Ontario university student learns to sew 'winter bundles' for people experiencing homelessness

Emma Weller’s sewing machine has been working overtime.

“I have been making ‘winter bundles’,” she tells CTV News Toronto. “So hats, mittens and neck-warmers to hand out to the homeless in Ottawa, Toronto and in Kingston. I thought, with COVID, they’re suffering more than anyone.”

With a reduced school and hockey schedule, the 18-year-old Carleton University student from Keswick found herself with some downtime and decided to use it to help others. She dusted off her grandmother’s sewing machine and got to work on her new hobby.

“I don’t sew, actually,” she laughs. “I learned from YouTube tutorials.”

Weller says her passion for social justice issues is what motivated her and fueled this project.

“I thought it was really important, even if I didn’t know how to sew, to just try,” she says.

“(Emma has) always been charitable and kind and doing all sorts of things and offering her time, so it’s no surprise for her to be doing this,” Corrine Weller, Emma’s mother, tells CTV News Toronto. “What’s different this time is the notoriety she’s getting for it.”

Weller started a GoFundMe page to help with the project. She had a goal of raising $100, but quickly the donations amounted to more than $2,500.

“That has been funding this entire thing. So all the materials, all the resources, everything like that, all my thread to do it so that has been a huge help,” she says. “I couldn’t do it without the people who donated.”

The “winter bundles” include Emma’s sewing creations, along with other useful items.

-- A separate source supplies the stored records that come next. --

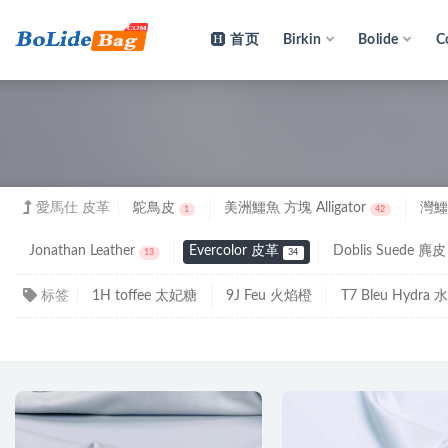
首页
Birkin
Bolide
C
全部
愛馬仕 皮革
鴕鳥皮
美洲鱷魚 方塊 Alligator
灣鱷 
1
42
Jonathan Leather
Evercolor 皮革
Doblis Suede 麂皮
13
34
标签
1H toffee 太妃糖
9J Feu 火焰橙
T7 Bleu Hydra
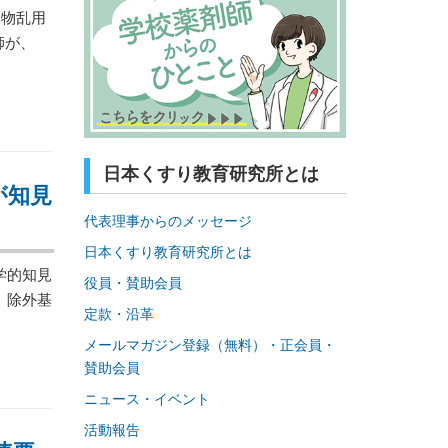
薬物乱用
師が、
日本くすり教育研究所とは
が知見
代表理事からのメッセージ
日本くすり教育研究所とは
学的知見
役員・賛助会員
、除外基
定款・沿革
メールマガジン登録（無料）・正会員・
賛助会員
ニュース・イベント
活動報告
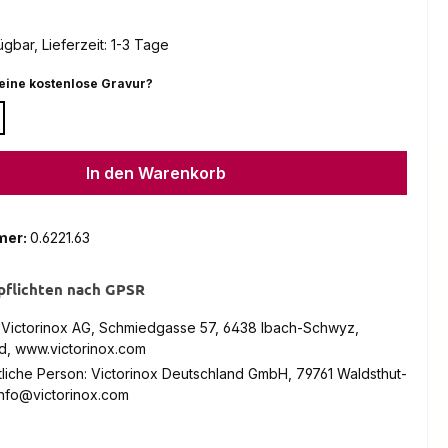
gbar, Lieferzeit: 1-3 Tage
auswählen
eine kostenlose Gravur?
In den Warenkorb
mer:
0.6221.63
pflichten nach GPSR
: Victorinox AG, Schmiedgasse 57, 6438 Ibach-Schwyz,
d, www.victorinox.com
liche Person: Victorinox Deutschland GmbH, 79761 Waldsthut-
info@victorinox.com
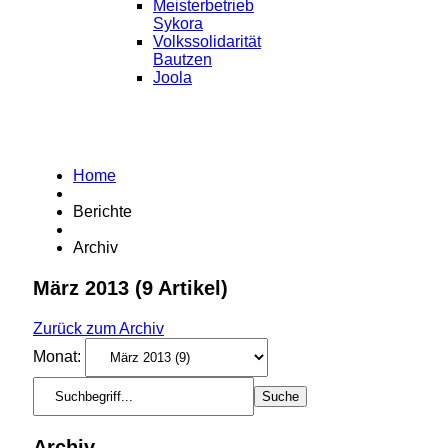
Meisterbetrieb
Sykora
Volkssolidarität
Bautzen
Joola
Home
Berichte
Archiv
März 2013
(9 Artikel)
Zurück zum Archiv
Monat:
Archiv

“I provide two water bottles, also hand-warmers, wipes for like sanitation with COVID, tissues, socks, two pieces like granola bars, a piece of fruit and then my bundles,” Weller explains. “We loaded up our two wagons and we walk the streets of downtown.”

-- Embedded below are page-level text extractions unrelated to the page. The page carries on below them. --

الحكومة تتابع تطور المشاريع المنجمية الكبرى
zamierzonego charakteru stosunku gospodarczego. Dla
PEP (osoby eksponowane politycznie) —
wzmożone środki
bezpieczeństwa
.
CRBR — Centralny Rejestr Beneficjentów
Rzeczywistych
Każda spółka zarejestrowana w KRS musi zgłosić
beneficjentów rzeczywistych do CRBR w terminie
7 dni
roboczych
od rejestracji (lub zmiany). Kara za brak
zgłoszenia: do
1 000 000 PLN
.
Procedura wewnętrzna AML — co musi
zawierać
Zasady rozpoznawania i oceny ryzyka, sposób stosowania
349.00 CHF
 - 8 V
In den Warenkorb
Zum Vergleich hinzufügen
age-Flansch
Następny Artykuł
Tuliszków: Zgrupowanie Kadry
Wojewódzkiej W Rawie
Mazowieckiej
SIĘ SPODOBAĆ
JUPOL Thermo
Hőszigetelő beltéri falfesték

While Weller has experience helping those experiencing homelessness, she called this year’s project an eye-opening experience because the need was so great.

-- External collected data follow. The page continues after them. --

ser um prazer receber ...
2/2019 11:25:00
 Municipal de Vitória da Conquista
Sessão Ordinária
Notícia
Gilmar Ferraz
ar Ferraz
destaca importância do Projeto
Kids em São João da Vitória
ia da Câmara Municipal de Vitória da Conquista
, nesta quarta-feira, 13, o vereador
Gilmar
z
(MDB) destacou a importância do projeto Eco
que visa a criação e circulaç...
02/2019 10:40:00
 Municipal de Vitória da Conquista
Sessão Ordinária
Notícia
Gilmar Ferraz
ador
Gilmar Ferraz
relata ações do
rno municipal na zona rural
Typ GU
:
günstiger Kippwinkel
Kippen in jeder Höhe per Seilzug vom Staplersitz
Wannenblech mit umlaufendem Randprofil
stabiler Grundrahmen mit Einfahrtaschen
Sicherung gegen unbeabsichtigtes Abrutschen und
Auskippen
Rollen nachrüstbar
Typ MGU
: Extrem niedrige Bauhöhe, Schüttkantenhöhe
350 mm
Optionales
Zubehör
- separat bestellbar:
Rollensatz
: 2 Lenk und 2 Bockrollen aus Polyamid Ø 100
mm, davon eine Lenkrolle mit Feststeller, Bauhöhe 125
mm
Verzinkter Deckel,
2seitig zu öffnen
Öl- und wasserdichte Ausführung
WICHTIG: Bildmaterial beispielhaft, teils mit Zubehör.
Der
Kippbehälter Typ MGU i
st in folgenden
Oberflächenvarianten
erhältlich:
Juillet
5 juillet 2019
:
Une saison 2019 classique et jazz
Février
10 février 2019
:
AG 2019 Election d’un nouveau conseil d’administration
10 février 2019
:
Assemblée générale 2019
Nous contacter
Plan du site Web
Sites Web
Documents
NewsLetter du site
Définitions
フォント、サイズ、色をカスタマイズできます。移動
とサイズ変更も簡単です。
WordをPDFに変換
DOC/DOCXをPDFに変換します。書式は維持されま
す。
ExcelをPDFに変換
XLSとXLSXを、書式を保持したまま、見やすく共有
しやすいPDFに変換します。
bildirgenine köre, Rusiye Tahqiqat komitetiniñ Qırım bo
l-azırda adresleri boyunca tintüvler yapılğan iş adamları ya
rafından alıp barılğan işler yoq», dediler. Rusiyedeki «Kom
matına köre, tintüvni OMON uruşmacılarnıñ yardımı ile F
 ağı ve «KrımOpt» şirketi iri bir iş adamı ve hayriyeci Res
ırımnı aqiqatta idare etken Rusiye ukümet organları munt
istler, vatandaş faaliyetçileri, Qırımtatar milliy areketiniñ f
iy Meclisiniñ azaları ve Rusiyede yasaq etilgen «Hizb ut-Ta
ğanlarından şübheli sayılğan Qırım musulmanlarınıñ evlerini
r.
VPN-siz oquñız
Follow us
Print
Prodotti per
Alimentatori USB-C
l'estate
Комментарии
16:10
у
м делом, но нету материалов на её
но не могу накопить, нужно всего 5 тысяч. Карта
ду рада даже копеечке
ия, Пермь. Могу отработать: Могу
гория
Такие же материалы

“It was very overwhelming. It opens your eyes more to see how much people are truly suffering,” she says. “I was grateful to see it, but it was also saddening. But that’s why I’m doing this.”

It’s a gift of warmth and comfort that Weller hopes to be able to keep giving for years to come.

“Whether it grows into something bigger or just stays me in my dorm room sewing, it’s something I think I want to make like a seasonal thing, because people never not go cold,” she says.

“It’s not something every 18-year-old wants to do, or thinks to do on their own without being encouraged by a group or a school,” says Corrine about her daughter. “You know, it’s doesn’t take much. Very little can help very much.”